2. The model generation apparatus according to claim 1, wherein

the selection operation comprises selecting, based on the estimation result from the neural network, the next path node from the extracted one or more candidate nodes to minimize the sum of the costs for the plurality of nodes using a predetermined search algorithm.

3. The model generation apparatus according to claim 2, wherein

the predetermined search algorithm is Dijkstra's algorithm, best-first search, or an A* search algorithm.

4. The model generation apparatus according to claim 1, wherein

the training map comprises a range in which a movable body is allowed to travel, and

the recommended path indicated by the true information is a travel path recommended for the movable body.

5. The model generation apparatus according to claim 1, wherein

the training map comprises a range in which a robotic device is allowed to be driven, and

the recommended path indicated by the true information is a motion path recommended for the robotic device.

6. The model generation apparatus according to claim 1, wherein

the recommended path is a shortest path.

7. The model generation apparatus according to claim 1, wherein

the training map comprises an image, and

the plurality of nodes comprise pixels.

8. The model generation apparatus according to claim 7, wherein

the image comprises a real image or a binary image.

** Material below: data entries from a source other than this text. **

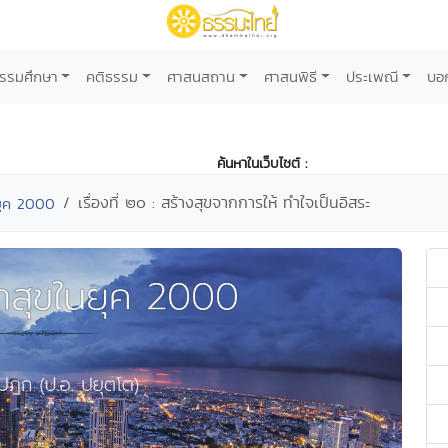
รรมศึกษา
คติธรรม
ศาสนสถาน
ศาสนพิธี
ประเพณี
บอ
ค้นหาในเว็บไซต์ :
เรื่องที่ ๒๐ : สร้างสุขจากการให้ ทำใจเป็นอิสระ
ยุค 2000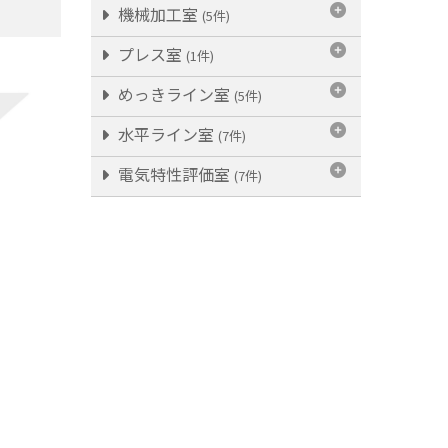
機械加工室
(5件)
プレス室
(1件)
めっきライン室
(5件)
水平ライン室
(7件)
電気特性評価室
(7件)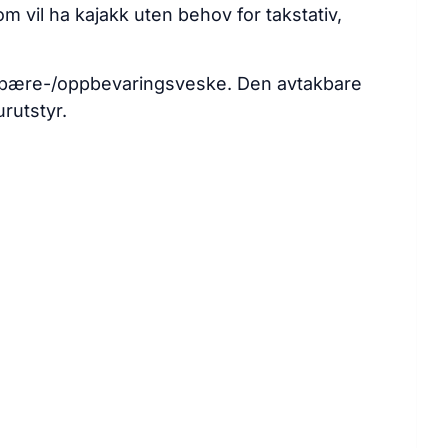
 vil ha kajakk uten behov for takstativ,
og bære-/oppbevaringsveske. Den avtakbare
urutstyr.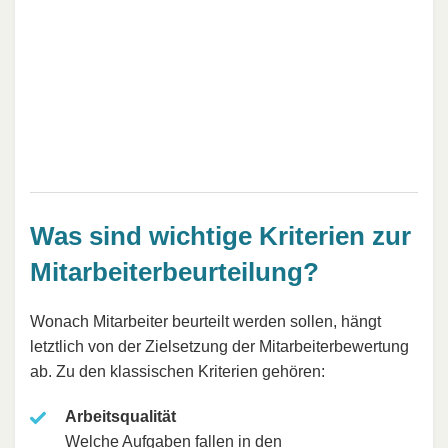
Was sind wichtige Kriterien zur
Mitarbeiterbeurteilung?
Wonach Mitarbeiter beurteilt werden sollen, hängt
letztlich von der Zielsetzung der Mitarbeiterbewertung
ab. Zu den klassischen Kriterien gehören:
Arbeitsqualität
Welche Aufgaben fallen in den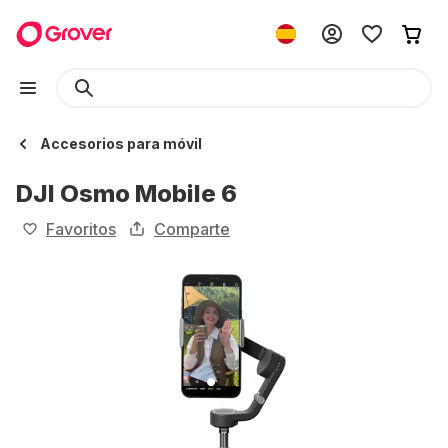
Accesorios para móvil
DJI Osmo Mobile 6
Favoritos
Comparte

9. A pathfinding apparatus comprising a processor configured with a program to perform operations comprising:

operation as a map obtainer configured to obtain a target map;

operation as a searcher configured to find a path from a start node to a goal node in the obtained target map using a search module having been trained thereby, and

operation as an output unit configured to output information about a result of finding the path for the target map, wherein the search module is trained and generated through machine learning using a plurality of training data pairs each comprising a combination of a training map and true information indicating a recommended path in the training map, the search module comprises a neural network configured to estimate a cost of each of a plurality of nodes in an input map, an extraction operation to extract, from the plurality of nodes in the input map, one or more candidate nodes adjacent to a path node, and a selection operation to select, based on an estimation result from the neural network, a next path node from the extracted one or more candidate nodes to minimize a sum of the costs for the plurality of nodes, the processor is configured with the program to perform operations such that operation as the search module comprises finding a path from a start node being a first path node to a goal node through the extraction operation and the selection operation being iterated until the goal node is selected as a path node, the machine learning comprises training the search module on each of the plurality of training data pairs to find a path fitting the recommended path indicated by the true information in response to receiving an input of the training map as the input map, and in the machine learning, the processor is configured with the program to perform operations such that operation as the searcher comprises performing, in a phase of forward propagation, the extraction operation and the selection operation, and to replacing, in a phase of backpropagation, the extraction operation and the selection operation with differentiable alternative operations, and differentiating the differentiable alternative operations to compute approximate gradients corresponding to differentiation calculations for the extraction operation and the selection operation.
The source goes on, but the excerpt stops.